The Company and EB LLC have agreed that in lieu of repayment of the EB Loan, the US$5 million principal amount will now be subject to a secured convertible debenture (the "Convertible Debenture") which is convertible into units of the Company at a conversion price of US$10.25 per unit, with each unit comprised of one common share and one-half of a warrant, with each whole warrant exercisable into a common share at an exercise price of US$15.00 per share for a period of three years from the issuance of the Convertible Debenture. The issuance of the Convertible Debenture is subject to the approval of the TSX Venture Exchange.
This press release does not constitute an offer of sale of any of the foregoing securities in the United States. None of the foregoing securities have been and will not be registered under the U.S. Securities Act of 1933, as amended (the "1933 Act") or any applicable state securities laws and may not be offered or sold in the United States or to, or for the account or benefit of, U.S. persons (as defined in Regulation S under the 1933 Act) or persons in the United States absent registration or an applicable exemption from such registration requirements. This press release does not constitute an offer to sell or the solicitation of an offer to buy nor will there be any sale of the foregoing securities in any jurisdiction in which such offer, solicitation or sale would be unlawful.
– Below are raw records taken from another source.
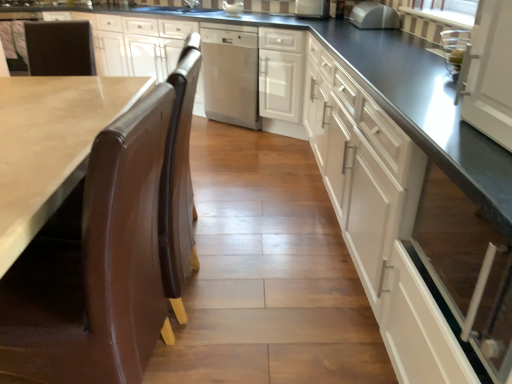 Question: From a real-world perspective, is white glossy cabinet at right, which appears as the first cabinetry when viewed from the front, below satin silver microwave at upper center, which ranks as the third appliance in back-to-front order?

Choices:
 (A) yes
 (B) no

Answer: (A)

Question: From the image's perspective, would you say white glossy cabinet at right, which appears as the first cabinetry when viewed from the front, is shown under satin silver microwave at upper center, which ranks as the third appliance in back-to-front order?

Choices:
 (A) yes
 (B) no

Answer: (A)

Question: Considering the relative sizes of white glossy cabinet at right, the 2th cabinetry in the back-to-front sequence, and satin silver microwave at upper center, the third appliance when ordered from left to right, in the image provided, is white glossy cabinet at right, the 2th cabinetry in the back-to-front sequence, thinner than satin silver microwave at upper center, the third appliance when ordered from left to right,?

Choices:
 (A) yes
 (B) no

Answer: (B)

Question: Is white glossy cabinet at right, which appears as the first cabinetry when viewed from the front, outside of satin silver microwave at upper center, the first appliance viewed from the right?

Choices:
 (A) yes
 (B) no

Answer: (A)

Question: Is white glossy cabinet at right, which appears as the first cabinetry when viewed from the front, facing away from satin silver microwave at upper center, the 1th appliance from the front?

Choices:
 (A) yes
 (B) no

Answer: (B)

Question: Considering the relative sizes of white glossy cabinet at right, the 2th cabinetry in the back-to-front sequence, and satin silver microwave at upper center, the third appliance when ordered from left to right, in the image provided, is white glossy cabinet at right, the 2th cabinetry in the back-to-front sequence, smaller than satin silver microwave at upper center, the third appliance when ordered from left to right,?

Choices:
 (A) no
 (B) yes

Answer: (A)

Question: Is there a large distance between white glossy cabinet at right, the 2th cabinetry in the back-to-front sequence, and stainless steel dishwasher at center?

Choices:
 (A) yes
 (B) no

Answer: (A)

Question: Is the position of white glossy cabinet at right, the 2th cabinetry in the back-to-front sequence, less distant than that of stainless steel dishwasher at center?

Choices:
 (A) no
 (B) yes

Answer: (B)

Question: From a real-world perspective, is white glossy cabinet at right, which appears as the first cabinetry when viewed from the front, under stainless steel dishwasher at center?

Choices:
 (A) yes
 (B) no

Answer: (A)

Question: From the image's perspective, would you say white glossy cabinet at right, the 2th cabinetry in the back-to-front sequence, is positioned over stainless steel dishwasher at center?

Choices:
 (A) no
 (B) yes

Answer: (A)

Question: Is white glossy cabinet at right, which appears as the first cabinetry when viewed from the front, oriented away from stainless steel dishwasher at center?

Choices:
 (A) yes
 (B) no

Answer: (B)

Question: Does white glossy cabinet at right, the 2th cabinetry in the back-to-front sequence, have a greater width compared to stainless steel dishwasher at center?

Choices:
 (A) yes
 (B) no

Answer: (B)

Question: Does white striped fabric at upper right have a greater width compared to white glossy cabinet at right, which appears as the first cabinetry when viewed from the front?

Choices:
 (A) yes
 (B) no

Answer: (B) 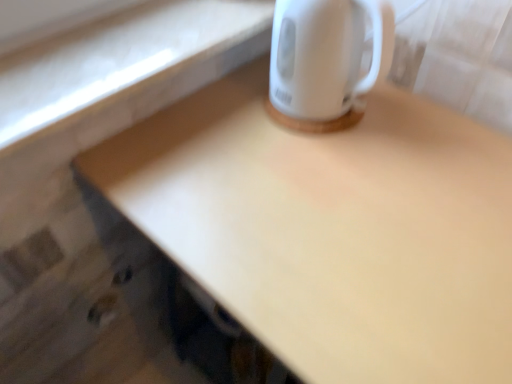 Question: From a real-world perspective, is matte white desk at upper right located beneath white glossy electric kettle at upper right?

Choices:
 (A) yes
 (B) no

Answer: (A)

Question: From the image's perspective, is matte white desk at upper right on top of white glossy electric kettle at upper right?

Choices:
 (A) no
 (B) yes

Answer: (A)

Question: Is matte white desk at upper right at the left side of white glossy electric kettle at upper right?

Choices:
 (A) yes
 (B) no

Answer: (B)

Question: Is matte white desk at upper right wider than white glossy electric kettle at upper right?

Choices:
 (A) yes
 (B) no

Answer: (A)

Question: Can you confirm if matte white desk at upper right is taller than white glossy electric kettle at upper right?

Choices:
 (A) yes
 (B) no

Answer: (A)

Question: Is matte white desk at upper right turned away from white glossy electric kettle at upper right?

Choices:
 (A) no
 (B) yes

Answer: (A)

Question: Is white glossy electric kettle at upper right outside matte white desk at upper right?

Choices:
 (A) yes
 (B) no

Answer: (A)

Question: Is white glossy electric kettle at upper right not close to matte white desk at upper right?

Choices:
 (A) yes
 (B) no

Answer: (B)

Question: Could you tell me if white glossy electric kettle at upper right is turned towards matte white desk at upper right?

Choices:
 (A) yes
 (B) no

Answer: (B)

Question: Is white glossy electric kettle at upper right beside matte white desk at upper right?

Choices:
 (A) yes
 (B) no

Answer: (B)

Question: Considering the relative sizes of white glossy electric kettle at upper right and matte white desk at upper right in the image provided, is white glossy electric kettle at upper right bigger than matte white desk at upper right?

Choices:
 (A) no
 (B) yes

Answer: (A)

Question: Could matte white desk at upper right be considered to be inside white glossy electric kettle at upper right?

Choices:
 (A) yes
 (B) no

Answer: (B)

Question: Based on their positions, is matte white desk at upper right located to the left or right of white glossy electric kettle at upper right?

Choices:
 (A) left
 (B) right

Answer: (B) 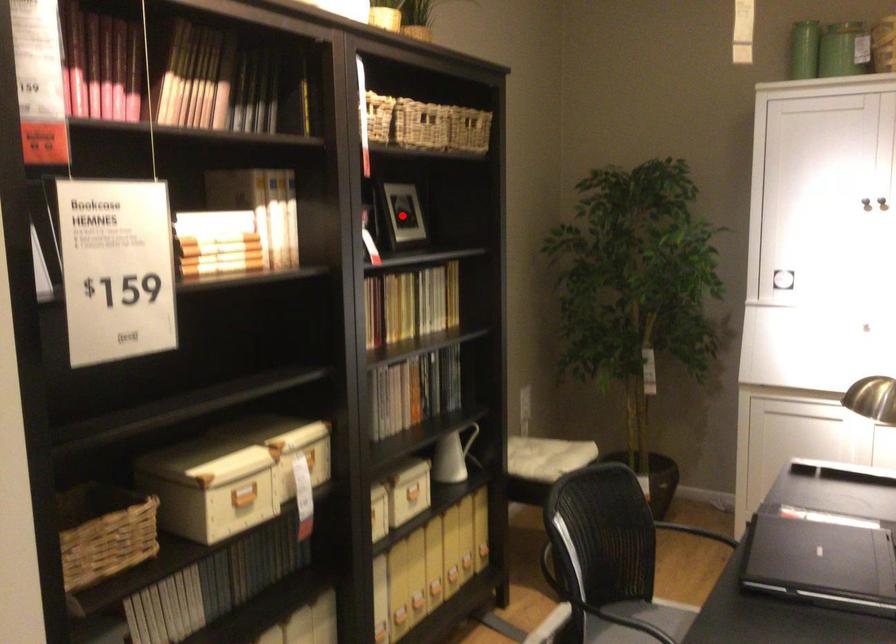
This news release shall not constitute an offer to sell or a solicitation of an offer to buy, nor shall there be any sale of these Securities in any jurisdiction in which an offer, solicitation or sale would be unlawful prior to registration or qualifications under the securities laws of any such jurisdiction.
About Engine Media Holdings, Inc.
Engine Media is focused on accelerating new, live, immersive esports and interactive gaming experiences for consumers through its partnerships with traditional and emerging media companies. The company was formed through the combination of Torque Esports Corp., Frankly Inc., and WinView, Inc. and trades publicly under the ticker symbol (TSX-V: GAME) (OTCQB: MLLLF). Engine Media will generate revenue through a combination of: direct-to-consumer and subscription fees; streaming technology and data SaaS-based offerings; programmatic advertising and sponsorships; as well as intellectual property licensing fees. To date, the combined companies clients have included more than 1,200 television, print and radio brands including CNN, ESPN, Discovery / Eurosport, Fox, Vice, Newsweek and Cumulus; dozens of gaming and technology companies including EA, Activision, Blizzard, Take2Interactive, Microsoft, Google, Twitch and Ubisoft; and have connectivity into hundreds of millions of homes around the world through their content, distribution and technology.